Your assignment: Transcribe all the records with complete accuracy.

Data entries:
<<<<

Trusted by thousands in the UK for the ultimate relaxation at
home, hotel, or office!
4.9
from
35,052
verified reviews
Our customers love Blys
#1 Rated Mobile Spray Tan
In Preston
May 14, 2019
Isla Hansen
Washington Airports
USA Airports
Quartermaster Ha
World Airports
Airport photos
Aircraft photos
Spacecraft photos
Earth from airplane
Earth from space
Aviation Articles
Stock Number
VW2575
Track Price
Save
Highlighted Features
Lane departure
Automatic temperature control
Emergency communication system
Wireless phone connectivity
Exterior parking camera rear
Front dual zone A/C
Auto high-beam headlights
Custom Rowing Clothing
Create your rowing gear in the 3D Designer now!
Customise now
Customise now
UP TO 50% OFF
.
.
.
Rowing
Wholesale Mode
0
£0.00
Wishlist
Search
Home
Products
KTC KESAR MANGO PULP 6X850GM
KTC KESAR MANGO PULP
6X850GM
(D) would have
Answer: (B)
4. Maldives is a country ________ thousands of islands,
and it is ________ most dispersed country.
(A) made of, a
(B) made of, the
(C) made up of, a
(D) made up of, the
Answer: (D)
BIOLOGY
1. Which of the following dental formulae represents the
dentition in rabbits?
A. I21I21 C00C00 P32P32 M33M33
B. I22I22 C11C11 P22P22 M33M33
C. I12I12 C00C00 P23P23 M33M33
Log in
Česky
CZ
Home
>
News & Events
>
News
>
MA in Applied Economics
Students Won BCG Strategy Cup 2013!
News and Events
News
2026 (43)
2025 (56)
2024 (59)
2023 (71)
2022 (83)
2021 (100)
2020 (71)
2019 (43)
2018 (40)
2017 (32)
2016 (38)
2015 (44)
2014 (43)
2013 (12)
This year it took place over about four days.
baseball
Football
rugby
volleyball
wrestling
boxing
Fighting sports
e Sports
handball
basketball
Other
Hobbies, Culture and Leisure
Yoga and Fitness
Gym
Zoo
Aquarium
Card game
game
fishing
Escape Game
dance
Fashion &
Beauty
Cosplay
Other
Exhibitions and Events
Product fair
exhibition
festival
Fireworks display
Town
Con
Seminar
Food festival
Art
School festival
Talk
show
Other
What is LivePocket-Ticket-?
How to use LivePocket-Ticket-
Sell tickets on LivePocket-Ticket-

>>>>

Your response:
Trusted by thousands in the UK for the ultimate relaxation at
home, hotel, or office!
4.9
from
35,052
verified reviews
Our customers love Blys
#1 Rated Mobile Spray Tan
In Preston
May 14, 2019
Isla Hansen
Washington Airports
USA Airports
Quartermaster Ha
World Airports
Airport photos
Aircraft photos
Spacecraft photos
Earth from airplane
Earth from space
Aviation Articles
Stock Number
VW2575
Track Price
Save
Highlighted Features
Lane departure
Automatic temperature control
Emergency communication system
Wireless phone connectivity
Exterior parking camera rear
Front dual zone A/C
Auto high-beam headlights
Custom Rowing Clothing
Create your rowing gear in the 3D Designer now!
Customise now
Customise now
UP TO 50% OFF
.
.
.
Rowing
Wholesale Mode
0
£0.00
Wishlist
Search
Home
Products
KTC KESAR MANGO PULP 6X850GM
KTC KESAR MANGO PULP
6X850GM
(D) would have
Answer: (B)
4. Maldives is a country ________ thousands of islands,
and it is ________ most dispersed country.
(A) made of, a
(B) made of, the
(C) made up of, a
(D) made up of, the
Answer: (D)
BIOLOGY
1. Which of the following dental formulae represents the
dentition in rabbits?
A. I21I21 C00C00 P32P32 M33M33
B. I22I22 C11C11 P22P22 M33M33
C. I12I12 C00C00 P23P23 M33M33
Log in
Česky
CZ
Home
>
News & Events
>
News
>
MA in Applied Economics
Students Won BCG Strategy Cup 2013!
News and Events
News
2026 (43)
2025 (56)
2024 (59)
2023 (71)
2022 (83)
2021 (100)
2020 (71)
2019 (43)
2018 (40)
2017 (32)
2016 (38)
2015 (44)
2014 (43)
2013 (12)
This year it took place over about four days.
baseball
Football
rugby
volleyball
wrestling
boxing
Fighting sports
e Sports
handball
basketball
Other
Hobbies, Culture and Leisure
Yoga and Fitness
Gym
Zoo
Aquarium
Card game
game
fishing
Escape Game
dance
Fashion &
Beauty
Cosplay
Other
Exhibitions and Events
Product fair
exhibition
festival
Fireworks display
Town
Con
Seminar
Food festival
Art
School festival
Talk
show
Other
What is LivePocket-Ticket-?
How to use LivePocket-Ticket-
Sell tickets on LivePocket-Ticket-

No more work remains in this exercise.